Penyakit Langka yang Mengancam dalam Diam

Hipertensi paru adalah kondisi serius yang ditandai dengan meningkatnya tekanan darah pada pembuluh darah paru. Kondisi ini membuat jantung kanan bekerja ekstra keras hingga akhirnya dapat menyebabkan gagal jantung kanan dan komplikasi fatal jika tidak ditangani.

Secara global, penyakit ini dikenal memiliki tingkat mortalitas tinggi—sekitar sepertiga pasien meninggal pada tahun pertama setelah diagnosis, dan lebih dari separuhnya dalam lima tahun. Meski dapat menyerang siapa saja, wanita tercatat sebagai kelompok yang paling rentan.

Di Indonesia, prevalensi hipertensi paru diperkirakan mencapai 25.000 pasien, namun angka sebenarnya diyakini lebih tinggi karena banyak kasus yang tidak terdeteksi akibat gejalanya yang samar.

Tidak Ada Pasien yang Harus Berjuang Sendirian

Managing Director MSD Indonesia, George Stylianou, menegaskan pentingnya dukungan kolektif bagi para pasien.

“Masih banyak pasien yang setiap hari berjuang untuk sekadar bernapas. Kami percaya, tidak ada seorang pun yang seharusnya menghadapi perjuangan itu sendirian. Komitmen kami adalah mendukung YHPI dan para pasien melalui edukasi berkelanjutan, peningkatan kesadaran, dan upaya memperbaiki kualitas hidup.”

Bagi banyak pasien, perjalanan menuju diagnosis terasa panjang dan melelahkan. Gejala seperti sesak napas, cepat lelah, atau jantung berdebar kerap disalahartikan sebagai penyakit umum seperti asma atau masalah jantung ringan.
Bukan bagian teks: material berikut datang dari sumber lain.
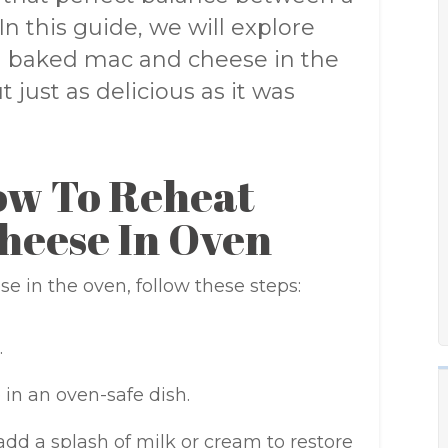
In this guide, we will explore
g baked mac and cheese in the
 just as delicious as it was
ow To Reheat
heese In Oven
 in the oven, follow these steps:
.
in an oven-safe dish.
dd a splash of milk or cream to restore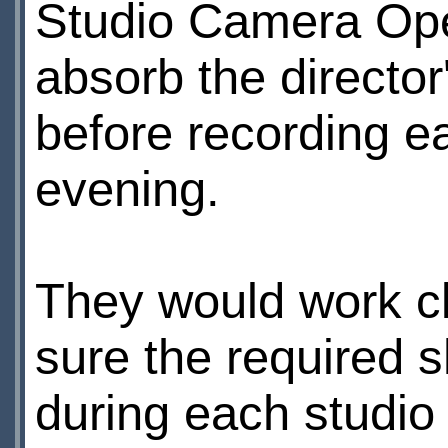
Studio Camera Oper
absorb the director
before recording e
evening.
They would work cl
sure the required 
during each studio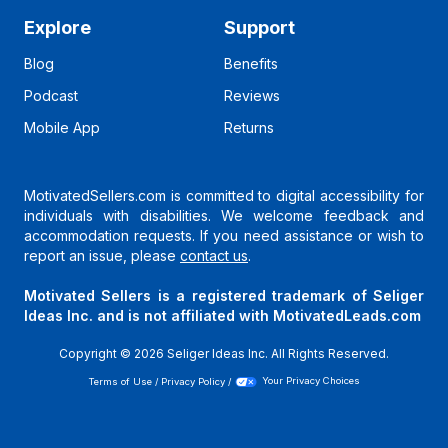
Explore
Support
Blog
Benefits
Podcast
Reviews
Mobile App
Returns
MotivatedSellers.com is committed to digital accessibility for
individuals with disabilities. We welcome feedback and
accommodation requests. If you need assistance or wish to
report an issue, please
contact us
.
Motivated Sellers is a registered trademark of Seliger
Ideas Inc. and is not affiliated with MotivatedLeads.com
Copyright ©
2026
Seliger Ideas Inc. All Rights Reserved.
Terms of Use
/
Privacy Policy
/
Your Privacy Choices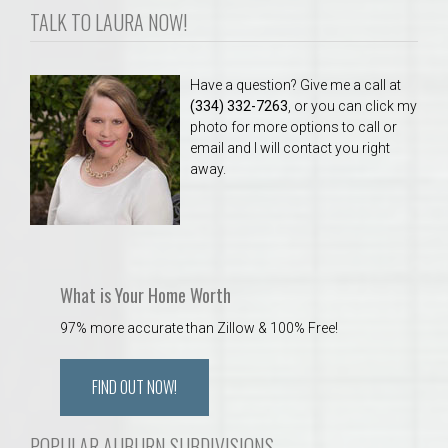
TALK TO LAURA NOW!
Have a question? Give me a call at
(334) 332-7263
, or you can click my
photo for more options to call or
email and I will contact you right
away.
What is Your Home Worth
97% more accurate than Zillow & 100% Free!
FIND OUT NOW!
POPULAR AUBURN SUBDIVISIONS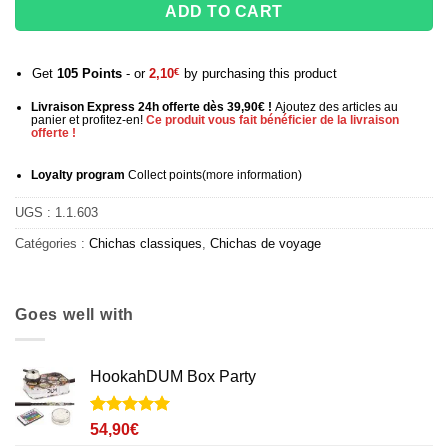
ADD TO CART
Get
105
Points
- or
2,10
€
by purchasing this product
Livraison Express 24h offerte dès 39,90€ !
Ajoutez des articles au
panier et profitez-en!
Ce produit vous fait bénéficier de la livraison
offerte !
Loyalty program
Collect points
(more information
)
UGS :
1.1.603
Catégories :
Chichas classiques
,
Chichas de voyage
Goes well with
HookahDUM Box Party
Noté
2
5
sur
54,90
€
5 basé sur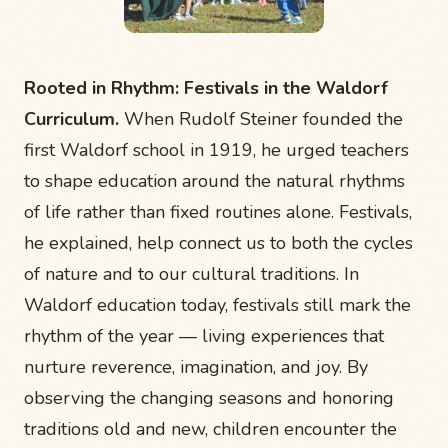
Rooted in Rhythm: Festivals in the Waldorf
Curriculum.
When Rudolf Steiner founded the
first Waldorf school in 1919, he urged teachers
to shape education around the natural rhythms
of life rather than fixed routines alone. Festivals,
he explained, help connect us to both the cycles
of nature and to our cultural traditions. In
Waldorf education today, festivals still mark the
rhythm of the year — living experiences that
nurture reverence, imagination, and joy. By
observing the changing seasons and honoring
traditions old and new, children encounter the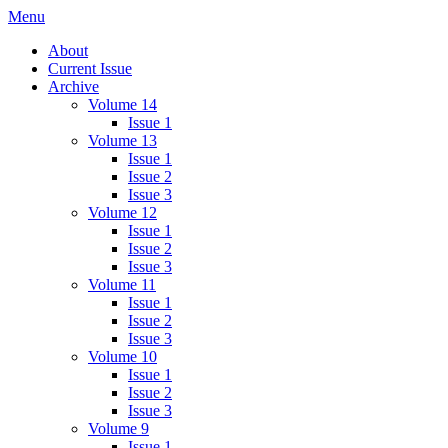
Skip
Menu
IMMPress Magazine
Magazine of the Department of Immunology, University of Toronto
to
About
content
Current Issue
Archive
Volume 14
Issue 1
Volume 13
Issue 1
Issue 2
Issue 3
Volume 12
Issue 1
Issue 2
Issue 3
Volume 11
Issue 1
Issue 2
Issue 3
Volume 10
Issue 1
Issue 2
Issue 3
Volume 9
Issue 1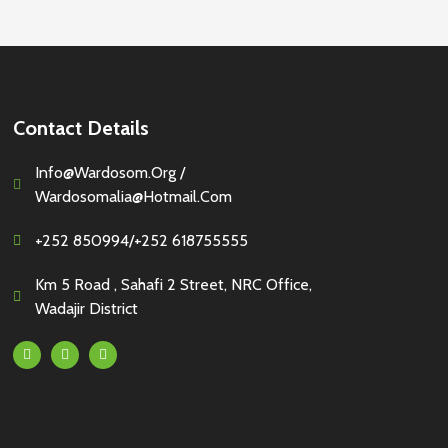
Contact Details
Info@wardosom.org /
Wardosomalia@hotmail.com
+252 850994/+252 618755555
Km 5 Road , Sahafi 2 Street, NRC Office,
Wadajir District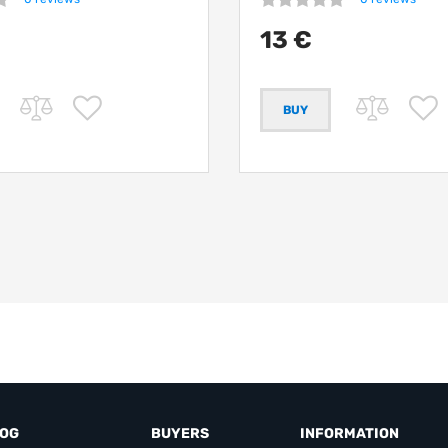
13 €
LOG
BUYERS
INFORMATION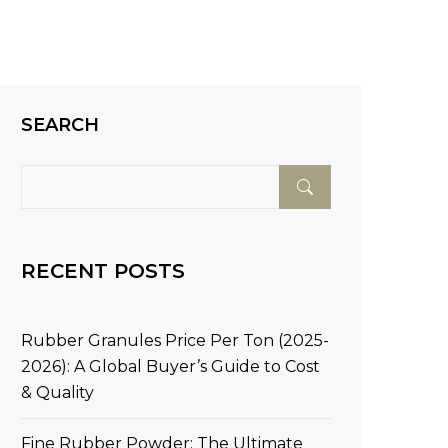
SEARCH
RECENT POSTS
Rubber Granules Price Per Ton (2025-
2026): A Global Buyer’s Guide to Cost
& Quality
Fine Rubber Powder: The Ultimate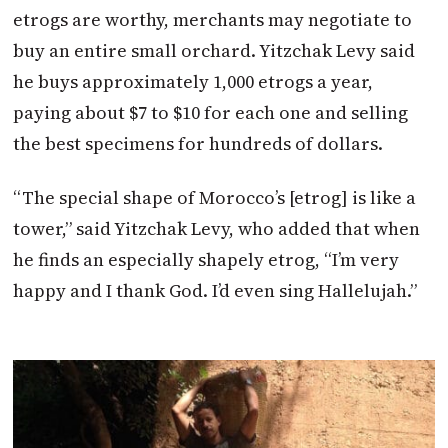
etrogs are worthy, merchants may negotiate to
buy an entire small orchard. Yitzchak Levy said
he buys approximately 1,000 etrogs a year,
paying about $7 to $10 for each one and selling
the best specimens for hundreds of dollars.
“The special shape of Morocco’s [etrog] is like a
tower,” said Yitzchak Levy, who added that when
he finds an especially shapely etrog, “I’m very
happy and I thank God. I’d even sing Hallelujah.”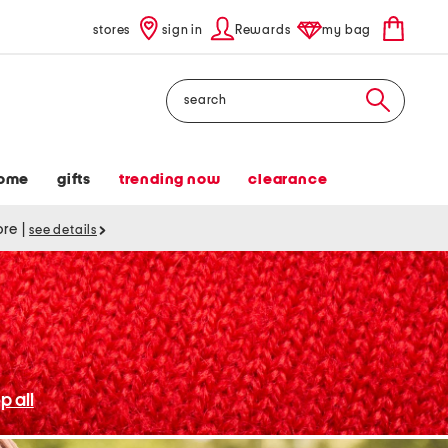
stores
sign in
Rewards
my bag
Search
ome
gifts
trending now
clearance
tore
|
see details
p all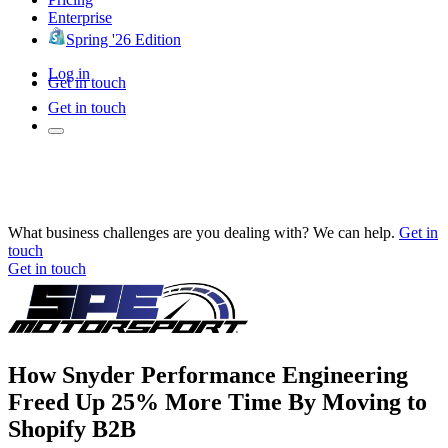
Enterprise
Spring '26 Edition
Log in
Get in touch
Get in touch
What business challenges are you dealing with? We can help.
Get in
touch
Get in touch
How Snyder Performance Engineering
Freed Up 25% More Time By Moving to
Shopify B2B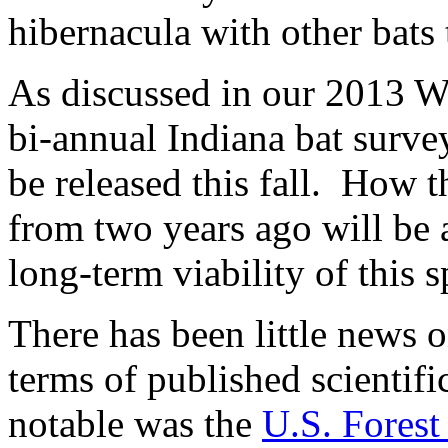
hibernacula with other bats 
As discussed in our 2013 Wi
bi-annual Indiana bat survey
be released this fall. How t
from two years ago will be a
long-term viability of this s
There has been little news o
terms of published scientifi
notable was the
U.S. Forest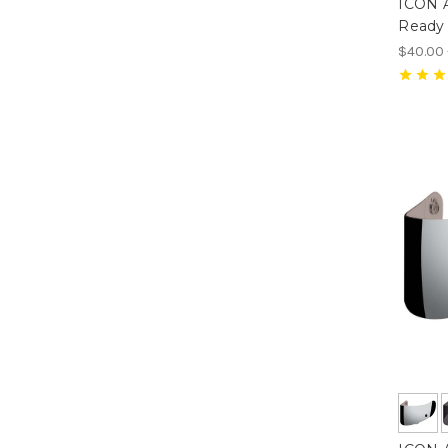
ICON Ai
Ready 
$40.00 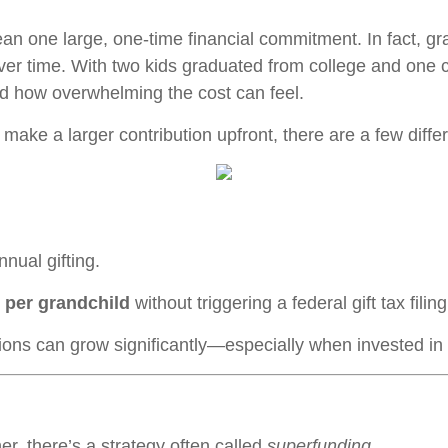
an one large, one-time financial commitment. In fact, gr
ver time. With two kids graduated from college and one 
d how overwhelming the cost can feel.
 make a larger contribution upfront, there are a few diffe
nual gifting.
 per grandchild
without triggering a federal gift tax fili
tions can grow significantly—especially when invested in
er, there’s a strategy often called
superfunding
.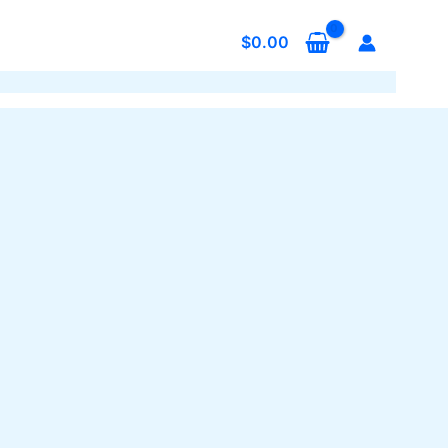
$
0.00
s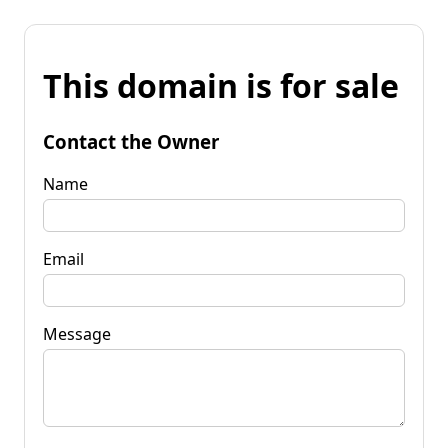
This domain is for sale
Contact the Owner
Name
Email
Message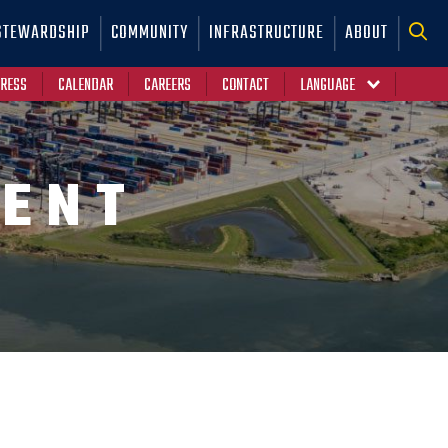
STEWARDSHIP
COMMUNITY
INFRASTRUCTURE
ABOUT
RESS
CALENDAR
CAREERS
CONTACT
ENT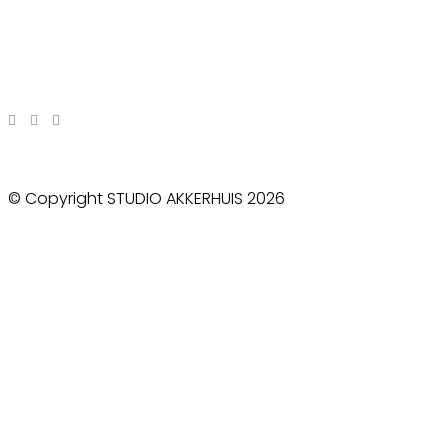
© Copyright STUDIO AKKERHUIS 2026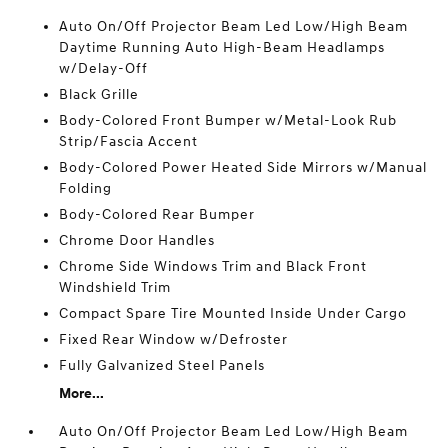
Auto On/Off Projector Beam Led Low/High Beam
Daytime Running Auto High-Beam Headlamps
w/Delay-Off
Black Grille
Body-Colored Front Bumper w/Metal-Look Rub
Strip/Fascia Accent
Body-Colored Power Heated Side Mirrors w/Manual
Folding
Body-Colored Rear Bumper
Chrome Door Handles
Chrome Side Windows Trim and Black Front
Windshield Trim
Compact Spare Tire Mounted Inside Under Cargo
Fixed Rear Window w/Defroster
Fully Galvanized Steel Panels
More...
Auto On/Off Projector Beam Led Low/High Beam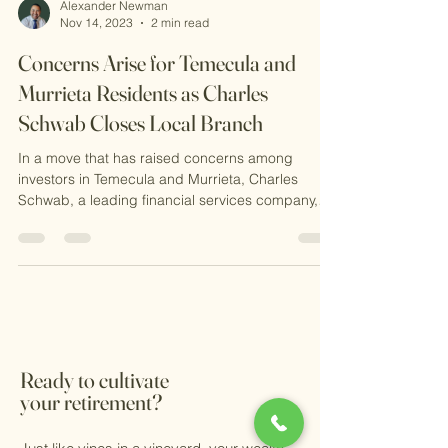
Alexander Newman
Nov 14, 2023
2 min read
Concerns Arise for Temecula and
Murrieta Residents as Charles
Schwab Closes Local Branch
In a move that has raised concerns among
investors in Temecula and Murrieta, Charles
Schwab, a leading financial services company,
has...
Ready to cultivate
your retirement?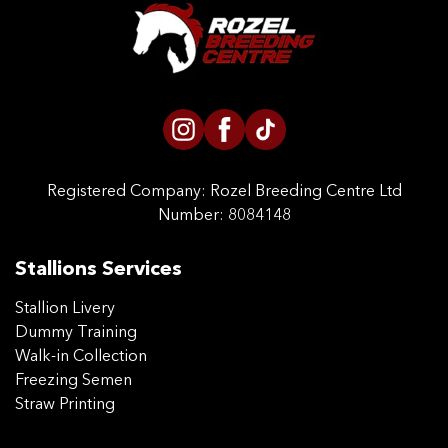
CONTACT US
Registered Company:
Rozel Breeding Centre Ltd
Number: 8084148
Stallions Services
Stallion Livery
Dummy Training
Walk-in Collection
Freezing Semen
Straw Printing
Ketua YHPI, Arni Rismayanti, menggambarkan pengalaman umum para anggota komunitas. “Banyak pasien bertahun-tahun merasa tidak baik-baik saja tanpa tahu apa yang sebenarnya terjadi. Banyak yang datang dengan rasa bingung setelah mengalami salah diagnosis. Di YHPI, kami ingin memastikan tak ada pasien yang merasa sendirian.”

Tantangan Diagnosis, Gejala Samar, Risiko Membesar

Wakil Ketua Hipertensi Paru Indonesia (INA-PH), dr. Hary Sakti Muliawan, mengungkapkan bahwa salah satu masalah terbesar hipertensi paru adalah diagnosis yang terlambat.

“Gejalanya sering menyerupai asma atau gangguan jantung. Pasien sering datang dalam kondisi berat karena gejala awal dianggap remeh. Edukasi masyarakat dan peningkatan kemampuan tenaga medis sangat penting untuk mempercepat diagnosis.”

Keterlambatan ini berarti pasien kehilangan waktu berharga untuk memperoleh terapi yang efektif.

Akses Obat yang Terbatas Jadi Tantangan Serius bagi Pasien

Di dunia, terdapat 15 jenis obat yang telah disetujui untuk menangani hipertensi paru. Namun di Indonesia, hanya 5 yang tersedia, dan hanya 2 di antaranya yang ditanggung oleh sistem jaminan kesehatan nasional.

Arni menegaskan bahwa persoalan ini bukan sekadar soal data, melainkan soal hidup dan mati.“Kami berharap semua pihak dapat membuka akses pengobatan yang lebih luas. Setiap napas yang diperjuangkan adalah hak untuk hidup, bukan sekadar bertahan.”

Yusnita Dewi, salah satu pasien hipertensi paru, membagikan kisah yang menyentuh. Ia tumbuh dengan masalah paru, pernah menjalani histerektomi, lalu terinfeksi COVID-19. Setelah itu kondisinya memburuk hingga akhirnya didiagnosis hipertensi paru primer.

“Saat dokter mengatakan saya harus menjalani terapi seumur hidup, rasanya dunia runtuh. Apalagi tidak semua obat tersedia di Indonesia. Tapi dukungan suami, keluarga, dan komunitas menjadi energi untuk saya terus bertahan.”

Harapan Yusnita sederhana namun sangat berarti, “Saya ingin pasien hipertensi paru mendapatkan akses obat yang memadai, serta bantuan moral dan sosial. Perjalanan ini berat, tapi kami tidak ingin menyerah.”

Menuju Indonesia yang Lebih Sadar dan Peduli

Melalui kampanye Bulan Kesadaran Hipertensi Paru 2025, MSD Indonesia dan YHPI berharap masyarakat lebih mengenali gejala, memahami risikonya, dan mendorong peningkatan akses diagnosis serta pengobatan.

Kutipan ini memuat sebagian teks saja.